Let $V, W$ be two Hilbert spaces, and $T : V \rightarrow W$ be a surjective bounded linear operator.
It is easy to check that $T^{\ast} : W \rightarrow V$ is an injective bounded linear operator.
Then is it true that $T T^{\ast} : W \rightarrow W $ is a positive self-adjoint isomorphism?
It is easy to check the positiveness, self-adjointness, and injectivity, but it is hard to check the surjectivity.
Does any of you have some idea for this?
Note that by definition, $<Tx, y>_{W}=<x,T^{\ast}y>_{V}$ for every $x \in V, y \in W$.

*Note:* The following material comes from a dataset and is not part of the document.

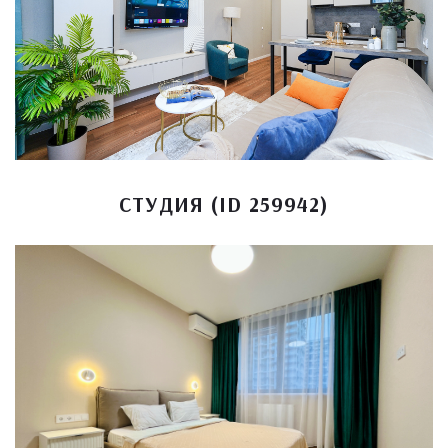
СТУДИЯ (ID 259942)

P.S. This question is from a paper I’m studying in. (I paraphrased the problem) If you need a reference, please read the 2nd line of page 586 of https://www.ams.org/journals/jams/2002-15-03/S0894-0347-02-00398-3/S0894-0347-02-00398-3.pdf (JINCHAO XU AND LUDMIL ZIKATANOV, THE METHOD OF ALTERNATING PROJECTIONS AND THE METHOD OF SUBSPACE CORRECTIONS IN HILBERT SPACE).

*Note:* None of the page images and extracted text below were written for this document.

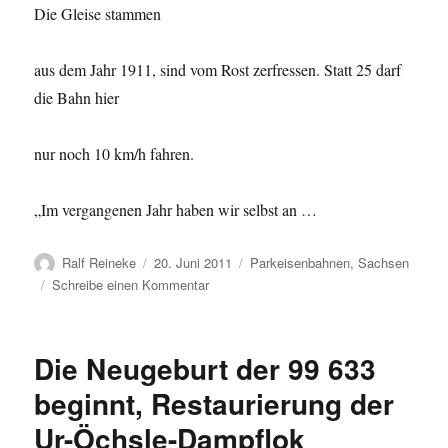
Die Gleise stammen
aus dem Jahr 1911, sind vom Rost zerfressen. Statt 25 darf
die Bahn hier
nur noch 10 km/h fahren.
„Im vergangenen Jahr haben wir selbst an …
Autor
Veröffentlicht
Kategorien
Ralf Reineke
20. Juni 2011
Parkeisenbahnen
,
Sachsen
am
zu
Schreibe einen Kommentar
Leipzig
–
Stehen
Die Neugeburt der 99 633
bei
der
beginnt, Restaurierung der
Parkeisenbahn
Ur-Öchsle-Dampflok
die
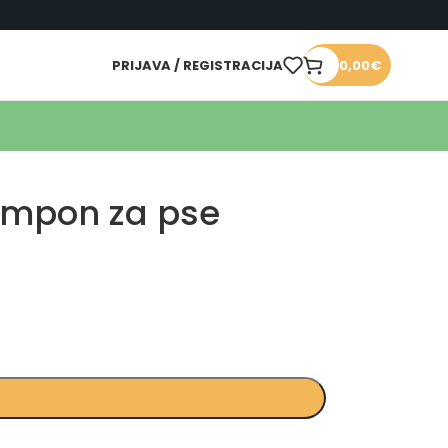
PRIJAVA / REGISTRACIJA
0,00
€
ampon za pse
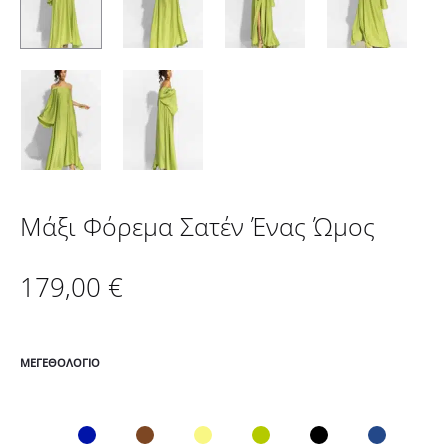
Μάξι Φόρεμα Σατέν Ένας Ώμος
179,00
€
ΜΕΓΕΘΟΛΌΓΙΟ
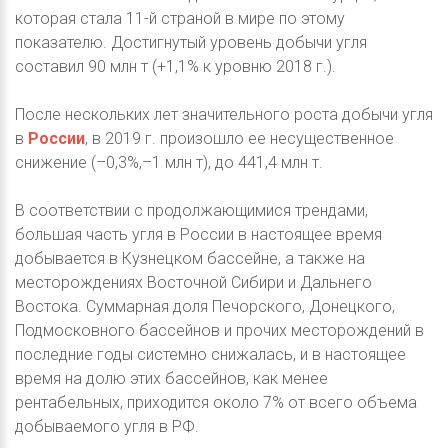
которая стала 11-й страной в мире по этому
показателю. Достигнутый уровень добычи угля
составил 90 млн т (+1,1% к уровню 2018 г.).
После нескольких лет значительного роста добычи угля
в
России
, в 2019 г. произошло ее несущественное
снижение (–0,3%,–1 млн т), до 441,4 млн т.
В соответствии с продолжающимися трендами,
большая часть угля в России в настоящее время
добывается в Кузнецком бассейне, а также на
месторождениях Восточной Сибири и Дальнего
Востока. Суммарная доля Печорского, Донецкого,
Подмосковного бассейнов и прочих месторождений в
последние годы системно снижалась, и в настоящее
время на долю этих бассейнов, как менее
рентабельных, приходится около 7% от всего объема
добываемого угля в РФ.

Here is another possibility to prove this, based on the closed-range theorem.
Since $T$ is surjective, it has closed range, and hence $R(T^*) = N(T)^\perp$.
Take $w\in W$. Then there is $v\in V$ with $Tv=w$. Write $v =v_1 + v_2$ with $v_1 \in N(T)^\perp$ and $v_2 \in N(T)$. Then $Tv_1=w$. But now $v_1 $ is in the range of $T^*$, so that there is $w_1$ with $T^*w_1=v_1$. This implies $TT^*w_1 = w$, and $TT^*$ is surjective.